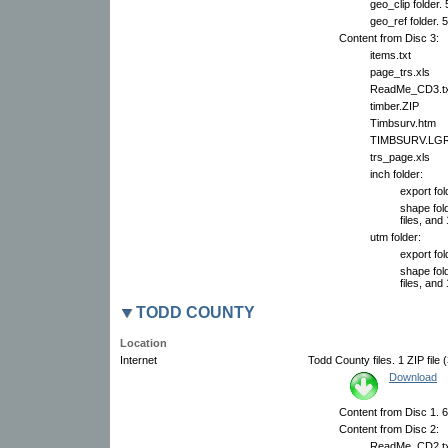
geo_clip folder.
geo_ref folder. 
Content from Disc 3:
items.txt
page_trs.xls
ReadMe_CD3.tx
timber.ZIP
Timbsurv.htm
TIMBSURV.LG
trs_page.xls
inch folder:
export fol
shape fol
files, and 
utm folder:
export fol
shape fol
files, and 
TODD COUNTY
Location
Internet
Todd County files. 1 ZIP file 
Download
Content from Disc 1. 6 
Content from Disc 2:
ReadMe_CD2.tx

──────────────────────────────

## Exercise goal
Check every line above for the string "Disc" and state how many have it, with no other words.

## Exercise answer
3